Table 3 Lentinan-associated adverse reactions in treating lung cancer

Discussion

This article briefly introduced the structure and molecular mechanisms of lentinan in treating lung cancer. Edible mushrooms have been used as traditional herbal medicine in China for thousands of years and it is known to enhance body’s immunity. Pharmacological studies show that lentinan is the major biological component in mushrooms. Clinical data presented in the past 12 years show the effect of lentinan on improving quality of life and on promoting the efficacy of chemotherapy and radiation therapy during lung cancer treatment.

Even though it shows cytotoxicity on cancer cells in vitro, lentinan functions mainly as an immune system modulator. The immune system modulator is the earliest method used in cancer treatment that can be dated back to 1892 (Levine 2008). Compared to current immunotherapies, such as immune checkpoint inhibitors (like PD1/PD-L1, CTLA-4), adoptive T-cell therapies (like CAR-T, TCR-T), antibody-dependent treatments (like trastuzumab, rituximab) and cancer vaccines (like HPV-vaccine, Provenge), the anti-tumor effect of lentinan is non-specific and wide spectrum. It is always used as an adjuvant therapy in treating cancer. In the future, the combination of non-specific and specific immunotherapies or the use of different immune system regulators is worth exploring.

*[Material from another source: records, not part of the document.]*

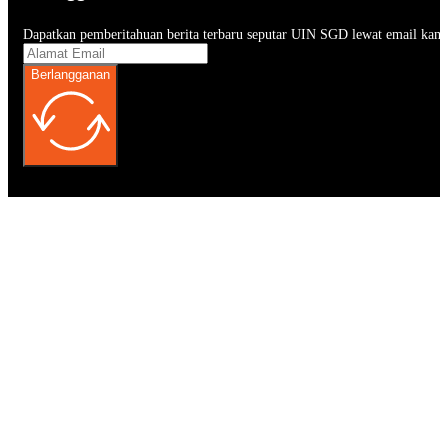
Dapatkan pemberitahuan berita terbaru seputar UIN SGD lewat email kam
Berlangganan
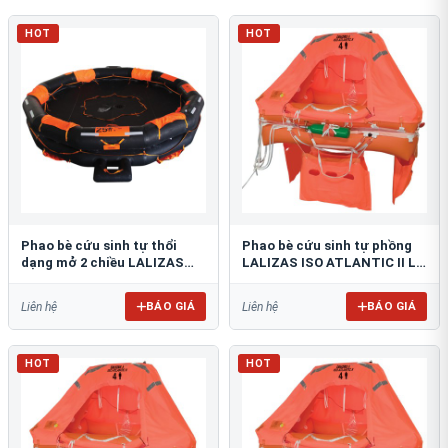
HOT
HOT
Phao bè cứu sinh tự thổi
Phao bè cứu sinh tự phồng
dạng mở 2 chiều LALIZAS
LALIZAS ISO ATLANTIC II L
OCEANO
HR
BÁO GIÁ
BÁO GIÁ
Liên hệ
Liên hệ
HOT
HOT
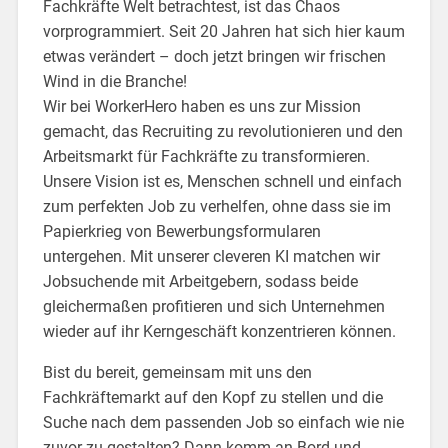
Fachkräfte Welt betrachtest, ist das Chaos
vorprogrammiert. Seit 20 Jahren hat sich hier kaum
etwas verändert – doch jetzt bringen wir frischen
Wind in die Branche!
Wir bei WorkerHero haben es uns zur Mission
gemacht, das Recruiting zu revolutionieren und den
Arbeitsmarkt für Fachkräfte zu transformieren.
Unsere Vision ist es, Menschen schnell und einfach
zum perfekten Job zu verhelfen, ohne dass sie im
Papierkrieg von Bewerbungsformularen
untergehen. Mit unserer cleveren KI matchen wir
Jobsuchende mit Arbeitgebern, sodass beide
gleichermaßen profitieren und sich Unternehmen
wieder auf ihr Kerngeschäft konzentrieren können.
Bist du bereit, gemeinsam mit uns den
Fachkräftemarkt auf den Kopf zu stellen und die
Suche nach dem passenden Job so einfach wie nie
zuvor zu gestalten? Dann komm an Bord und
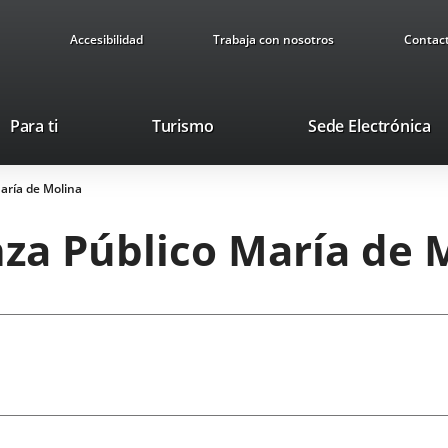
Accesibilidad
Trabaja con nosotros
Contac
Este
En
Para ti
Turismo
Sede Electrónica
enlace
a
se
u
aría de Molina
abrirá
ap
en
ex
za Público María de 
una
ventana
nueva.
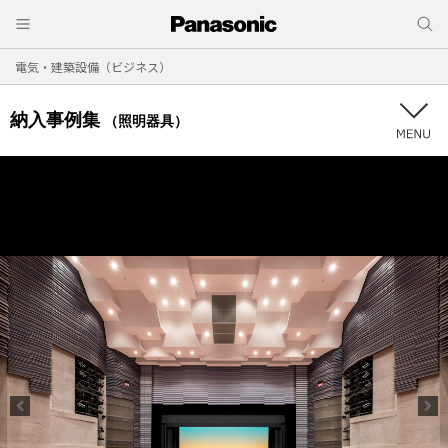
電気・建築設備（ビジネス）
納入事例集
（照明器具）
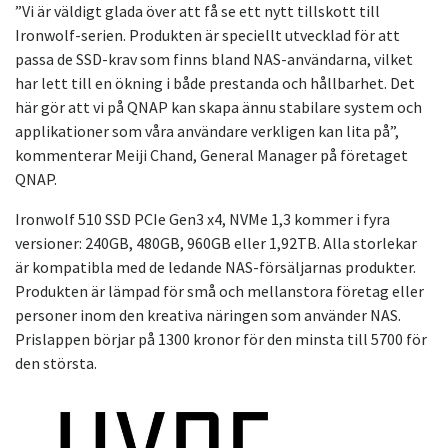
”Vi är väldigt glada över att få se ett nytt tillskott till
Ironwolf-serien. Produkten är speciellt utvecklad för att
passa de SSD-krav som finns bland NAS-användarna, vilket
har lett till en ökning i både prestanda och hållbarhet. Det
här gör att vi på QNAP kan skapa ännu stabilare system och
applikationer som våra användare verkligen kan lita på”,
kommenterar Meiji Chand, General Manager på företaget
QNAP.
Ironwolf 510 SSD PCIe Gen3 x4, NVMe 1,3 kommer i fyra
versioner: 240GB, 480GB, 960GB eller 1,92TB. Alla storlekar
är kompatibla med de ledande NAS-försäljarnas produkter.
Produkten är lämpad för små och mellanstora företag eller
personer inom den kreativa näringen som använder NAS.
Prislappen börjar på 1300 kronor för den minsta till 5700 för
den största.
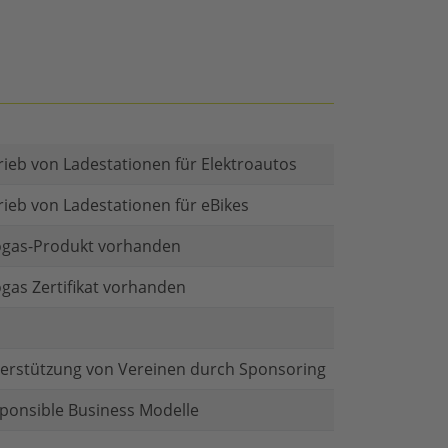
rieb von Ladestationen für Elektroautos
rieb von Ladestationen für eBikes
gas-Produkt vorhanden
gas Zertifikat vorhanden
erstützung von Vereinen durch Sponsoring
ponsible Business Modelle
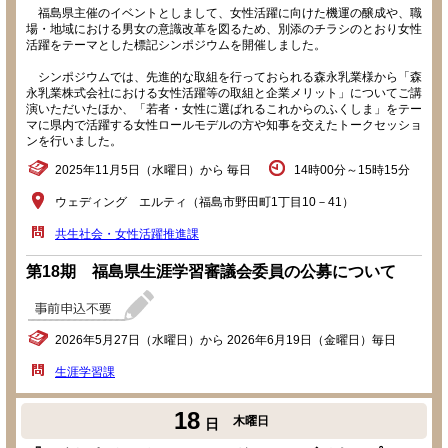
福島県主催のイベントとしまして、女性活躍に向けた機運の醸成や、職
場・地域における男女の意識改革を図るため、別添のチラシのとおり女性
活躍をテーマとした標記シンポジウムを開催しました。
シンポジウムでは、先進的な取組を行っておられる森永乳業様から「森
永乳業株式会社における女性活躍等の取組と企業メリット」についてご講
演いただいたほか、「若者・女性に選ばれるこれからのふくしま」をテー
マに県内で活躍する女性ロールモデルの方や知事を交えたトークセッショ
ンを行いました。
2025年11月5日（水曜日）から 毎日
14時00分～15時15分
ウェディング エルティ（福島市野田町1丁目10－41）
共生社会・女性活躍推進課
第18期 福島県生涯学習審議会委員の公募について
2026年5月27日（水曜日）から 2026年6月19日（金曜日）毎日
生涯学習課
18
木曜日
日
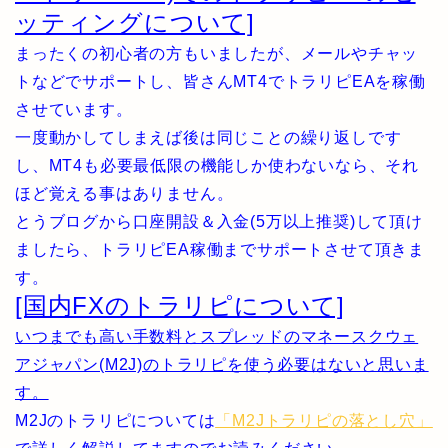
ッティングについて]
まったくの初心者の方もいましたが、メールやチャッ
トなどでサポートし、皆さんMT4でトラリピEAを稼働
させています。
一度動かしてしまえば後は同じことの繰り返しです
し、MT4も必要最低限の機能しか使わないなら、それ
ほど覚える事はありません。
とうブログから口座開設＆入金(5万以上推奨)して頂け
ましたら、トラリピEA稼働までサポートさせて頂きま
す。
[国内FXのトラリピについて]
いつまでも高い手数料とスプレッドのマネースクウェ
アジャパン(M2J)のトラリピを使う必要はないと思いま
す。
M2Jのトラリピについては
「M2Jトラリピの落とし穴」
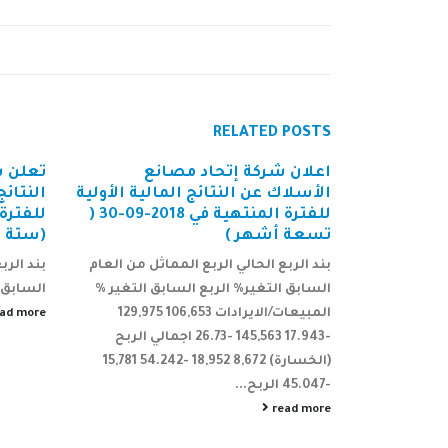
RELATED
POSTS
نع
تعلن شركة إتحاد مصانع الأسلاك
إعلان 
لية الأولية
النتائج المالية الأولية التقديرية
الأسلا
للفترة المنتهية في 2018-09-30 (
للفترة المنتهية في 30-06-2015
إعلانه
(ستة اشهر)
تفاهم 
إم سي 
ثل من العام
بند الربع الحالي الربع المماثل من العام
على حص
ق التغير %
السابق % التغير الربع السابق % التغير ...
فينس ا
المبيعات/الايرادات 106,653 129,975
read more
والممل
1 -26.73 اجمالي الربح
فينس د
(الخسارة) 8,672 18,952 -54.242 15,781
بند توض
إتحاد مص
الهيئة ا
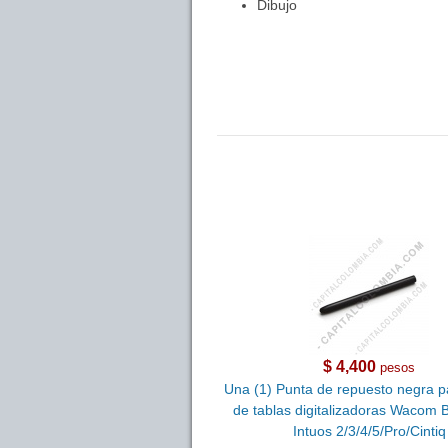
Dibujo
$ 4,400
pesos
Una (1) Punta de repuesto negra p
de tablas digitalizadoras Wacom
Intuos 2/3/4/5/Pro/Cintiq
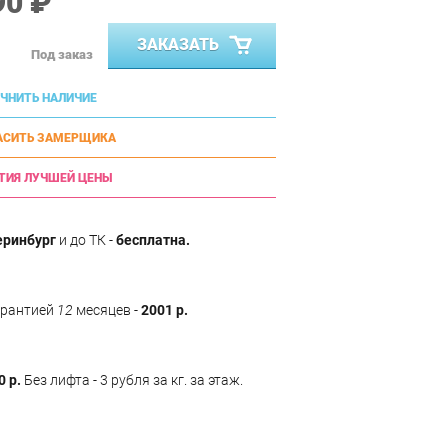
90 ₽
ЗАКАЗАТЬ
Под заказ
ЧНИТЬ НАЛИЧИЕ
АСИТЬ ЗАМЕРЩИКА
ТИЯ ЛУЧШЕЙ ЦЕНЫ
еринбург
и до ТК -
бесплатна.
арантией
12
месяцев -
2001 р.
0 р.
Без лифта - 3 рубля за кг. за этаж.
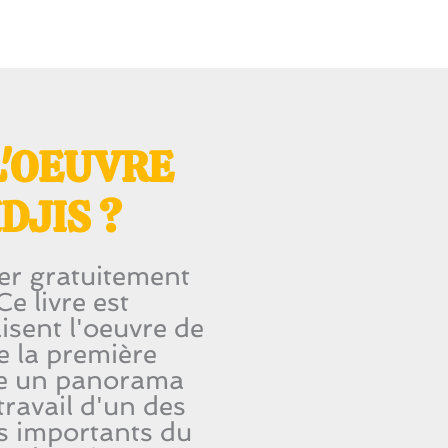
L'OEUVRE
DJIS ?
ger gratuitement
e livre est
isent l'oeuvre de
de la première
e un panorama
travail d'un des
us importants du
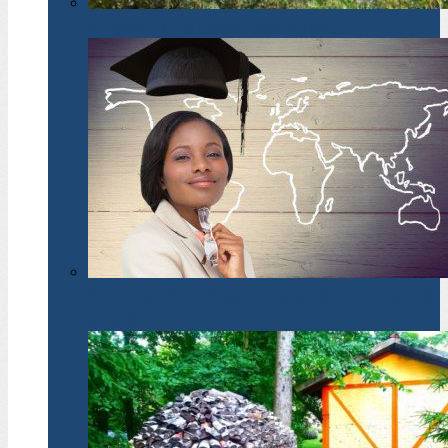
W Polsce brakuje planów przestrzennych
Niż demograficzny ułatwił edukację młodzieży z obszarów
wiejskich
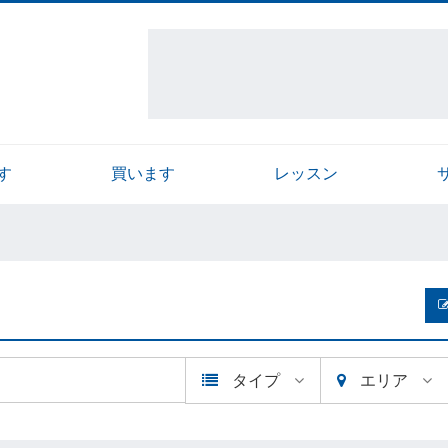
す
買います
レッスン
タイプ
エリア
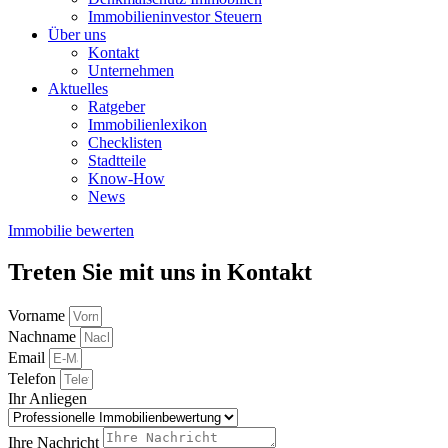
Immobilieninvestor Steuern
Über uns
Kontakt
Unternehmen
Aktuelles
Ratgeber
Immobilienlexikon
Checklisten
Stadtteile
Know-How
News
Immobilie bewerten
Treten Sie mit uns in Kontakt
Vorname
Nachname
Email
Telefon
Ihr Anliegen
Ihre Nachricht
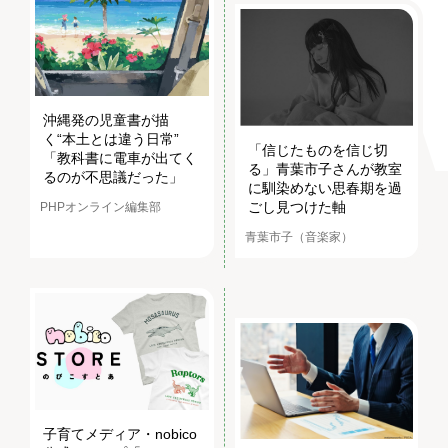
沖縄発の児童書が描
く“本土とは違う日常”
「信じたものを信じ切
「教科書に電車が出てく
る」青葉市子さんが教室
るのが不思議だった」
に馴染めない思春期を過
ごし見つけた軸
PHPオンライン編集部
青葉市子（音楽家）
子育てメディア・nobico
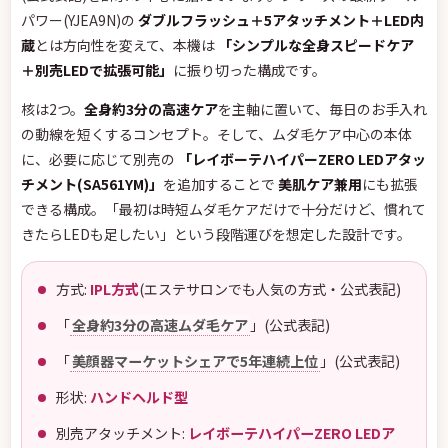
パワー(YJEA9N)の
ダブルフラッシュ＋5アタッチメント＋LED内
蔵
とは方向性を変えて、本機は
「シンプルな全身スピードケア
＋別売LEDで拡張可能」
に振り切った構成です。
核は2つ。
全身約3分の高速ケア
を主軸に置いて、毎日のお手入れ
の動線を短くするコンセプト。そして、ムダ毛ケア中心の本体
に、必要に応じて別売の
「レイボーテハイパーZERO LEDアタッ
チメント(SA561YM)」
を追加することで
美肌ケア兼用
にも拡張
できる構成。「最初は時短ムダ毛ケアだけで十分だけど、慣れて
きたらLEDも足したい」という段階運びを想定した設計です。
方式:
IPL方式
(エステサロンでも人気の方式・公式表記)
「
全身約3分の高速ムダ毛ケア
」(公式表記)
「
美顔器マーケットシェアで5年連続上位
」(公式表記)
形状:
ハンドヘルド型
別売アタッチメント:
レイボーテハイパーZERO LEDア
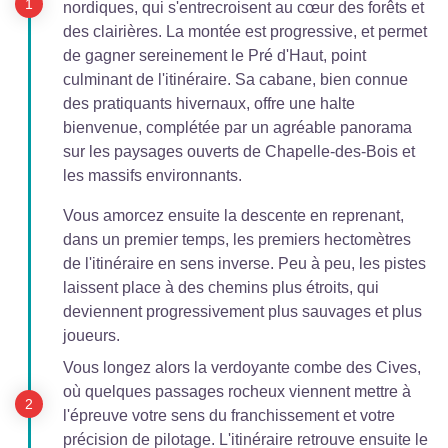
nordiques, qui s'entrecroisent au cœur des forêts et
des clairières. La montée est progressive, et permet
de gagner sereinement le Pré d'Haut, point
culminant de l'itinéraire. Sa cabane, bien connue
des pratiquants hivernaux, offre une halte
bienvenue, complétée par un agréable panorama
sur les paysages ouverts de Chapelle-des-Bois et
les massifs environnants.
Vous amorcez ensuite la descente en reprenant,
dans un premier temps, les premiers hectomètres
de l'itinéraire en sens inverse. Peu à peu, les pistes
laissent place à des chemins plus étroits, qui
deviennent progressivement plus sauvages et plus
joueurs.
Vous longez alors la verdoyante combe des Cives,
où quelques passages rocheux viennent mettre à
l'épreuve votre sens du franchissement et votre
précision de pilotage. L'itinéraire retrouve ensuite le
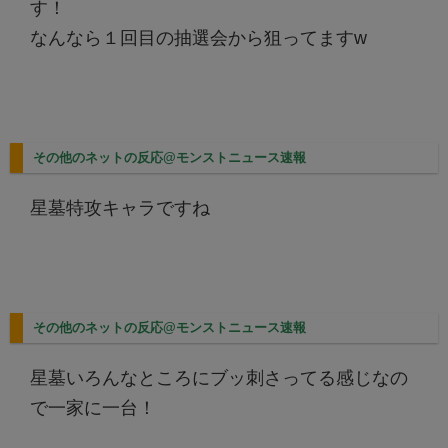
す！
なんなら１回目の抽選会から狙ってますw
その他のネットの反応@モンストニュース速報
星墓特攻キャラですね
その他のネットの反応@モンストニュース速報
星墓いろんなところにブッ刺さってる感じなの
で一家に一台！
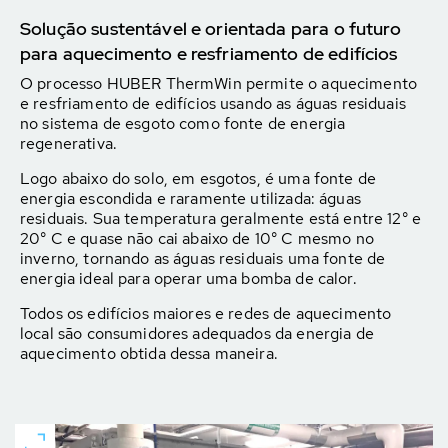
Solução sustentável e orientada para o futuro
para aquecimento e resfriamento de edifícios
O processo HUBER ThermWin permite o aquecimento
e resfriamento de edifícios usando as águas residuais
no sistema de esgoto como fonte de energia
regenerativa.
Logo abaixo do solo, em esgotos, é uma fonte de
energia escondida e raramente utilizada: águas
residuais. Sua temperatura geralmente está entre 12° e
20° C e quase não cai abaixo de 10° C mesmo no
inverno, tornando as águas residuais uma fonte de
energia ideal para operar uma bomba de calor.
Todos os edifícios maiores e redes de aquecimento
local são consumidores adequados da energia de
aquecimento obtida dessa maneira.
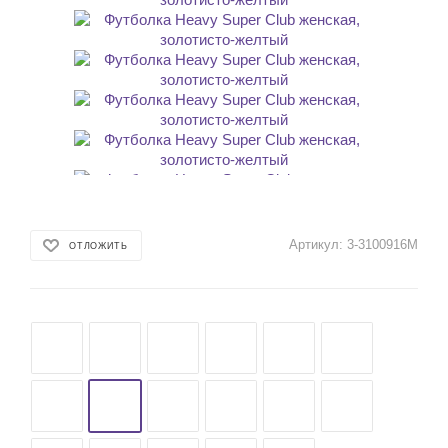
Артикул:
3-3100916M
ОТЛОЖИТЬ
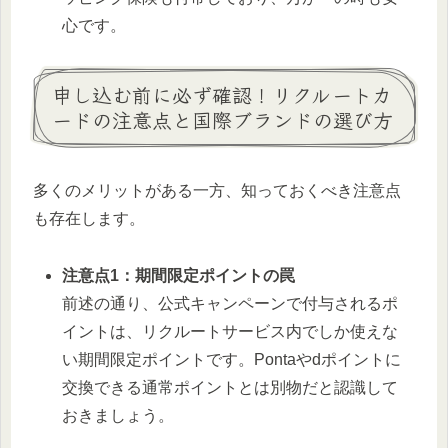
心です。
申し込む前に必ず確認！リクルートカ
ードの注意点と国際ブランドの選び方
多くのメリットがある一方、知っておくべき注意点
も存在します。
注意点1：期間限定ポイントの罠
前述の通り、公式キャンペーンで付与されるポ
イントは、リクルートサービス内でしか使えな
い期間限定ポイントです。Pontaやdポイントに
交換できる通常ポイントとは別物だと認識して
おきましょう。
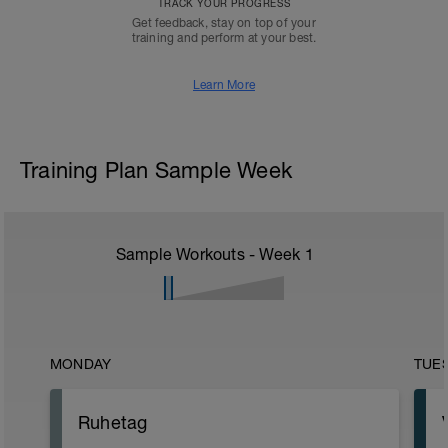
TRACK YOUR PROGRESS
Get feedback, stay on top of your
training and perform at your best.
Learn More
Training Plan Sample Week
Sample Workouts - Week
1
MONDAY
TUE
Ruhetag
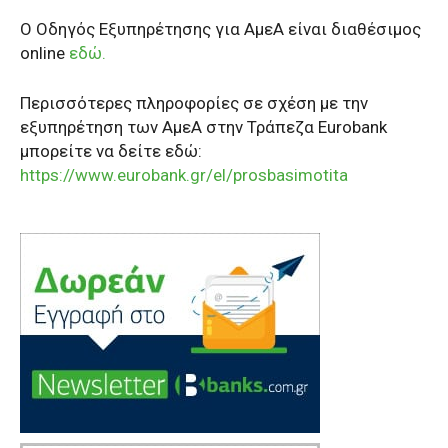
Ο Οδηγός Εξυπηρέτησης για ΑμεΑ είναι διαθέσιμος
online
εδώ.
Περισσότερες πληροφορίες σε σχέση με την
εξυπηρέτηση των ΑμεΑ στην Τράπεζα Eurobank
μπορείτε να δείτε εδώ:
https://www.eurobank.gr/el/prosbasimotita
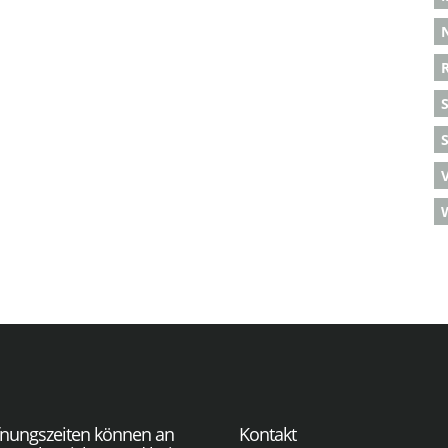
S
fnungszeiten können an
Kontakt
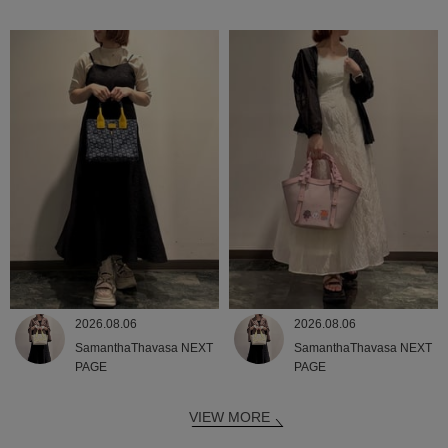
2026.08.06
2026.08.06
SamanthaThavasa NEXT
SamanthaThavasa NEXT
PAGE
PAGE
VIEW MORE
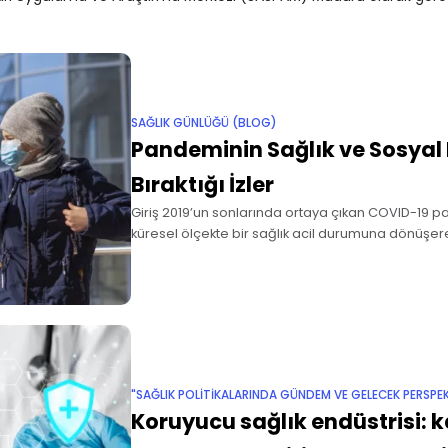
SAĞLIK GÜNLÜĞÜ (BLOG)
Pandeminin Sağlık ve Sosya
Bıraktığı İzler
Giriş 2019’un sonlarında ortaya çıkan COVID-19 p
küresel ölçekte bir sağlık acil durumuna dönüşere
başında çok büyük bir salgın hâline gelmiştir. Ta
salgın
"SAĞLIK POLITIKALARINDA GÜNDEM VE GELECEK PERSPEK
Koruyucu sağlık endüstrisi: 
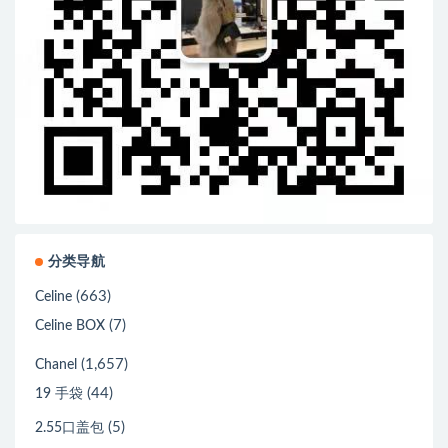
分类导航
(663)
Celine
(7)
Celine BOX
(1,657)
Chanel
(44)
19 手袋
(5)
2.55口盖包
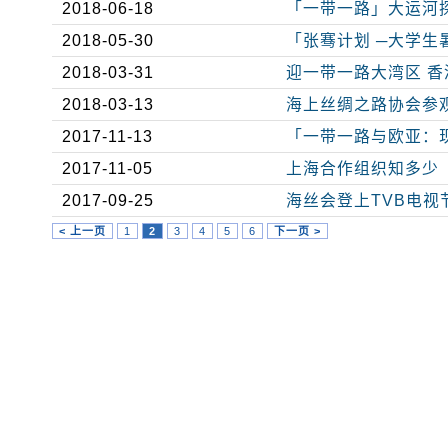
2018-06-18
「一带一路」大运河
2018-05-30
「张骞计划 ─大学生
2018-03-31
迎一带一路大湾区 
2018-03-13
海上丝绸之路协会参
2017-11-13
「一带一路与欧亚：现
2017-11-05
上海合作组织知多少
2017-09-25
海丝会登上TVB电
< 上一页
1
2
3
4
5
6
下一页 >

Presently, the ability of immunoregulation has drawn more attraction to oncologists and pharmacologists. Imbalance of Th1/Th2 and immunosuppressive tumor microenvironment caused by chemo have been found to be an important reason for failure of chemotherapy (van Meir et al. 2017; Zheng et al. 2017). Accordingly, chemoimmunotherapy has been used to address the shortcomings of chemotherapy (Kay et al. 2017; Ina and Furuta 2017). Glycan-based drugs, such as lentinan, are potential and ideal immunoregulating drugs that can be combined with chemotherapeutics due to their broad spectrum of therapeutic properties, relatively low toxicity, and low costs. In fact, other types of tumors have been treated with lentinan and chemotherapeutics. For example, a phase III study comparing therapy using S-1/lentinan with S-1 alone is now underway in Japan (Ina et al. 2011). We deem that these clinical experiences may be helpful in treating lung cancer in future and increasing full use of lentinan for cancer patients worldwide.